Beim Heilmeierhof-Eröffnungsfest am Wochenende des 19. und 20. Juli 1975 bot das Museum alles an Erfahrung und Kontakten auf, welche es sich erworben hatte: Treffen der niederbayerischen Heimat- und Archivpfleger, offenes Treffen von Volkgesangs- und Musikgruppen, altbäuerliche Dreschvorführung, Rottaler Heimatstunde, Darbietungen der Trachtenvereine mit Volkstanz, außerdem einen Festzug durch den Markt zum Heilmeierhof. Beim Festabend fungierten als Sprecher renommierte Vertreter der Volksmusik: Wugg Retzer für Niederbayern, Wastl Fanderl für Oberbayern und Peppi Stiegler für Oberösterreich.
Im Jahr der Eröffnung des Heilmeierhofs erzielte das Museum sein höchstes Besucheraufkommen mit 42.302 Gästen. Mehrmals näherte sich das Museum dieser Marke, zuletzt 2018 mit 36.658 Besucher, aber der Erfolg des konkurrenzlosen Jahres 1975 wurde nie wieder ganz erreicht. In der Summe der 50 Jahre sind es weit mehr als 1 Million Besucher, die den Weg nach Massing wegen des Freilichtmuseums gefunden haben.

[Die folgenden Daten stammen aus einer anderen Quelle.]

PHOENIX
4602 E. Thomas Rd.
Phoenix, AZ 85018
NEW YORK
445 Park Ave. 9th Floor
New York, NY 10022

Aus Anlass des 50-jährigen Bestehens des Freilichtmuseums Massing findet am Sonntag, 23. Juni 2019 ein Festtag mit buntem Rahmenprogramm statt, der um 10 Uhr mit einer Feldmesse beginnt.
Im Bild: Eröffnungsfeier am 22. Juni 1969: Dem als Rottaler Vierseithof konzipierten Schusteröderhof fehlt noch der Wagenschupfen mit Getreidekasten an seiner vierten Seite.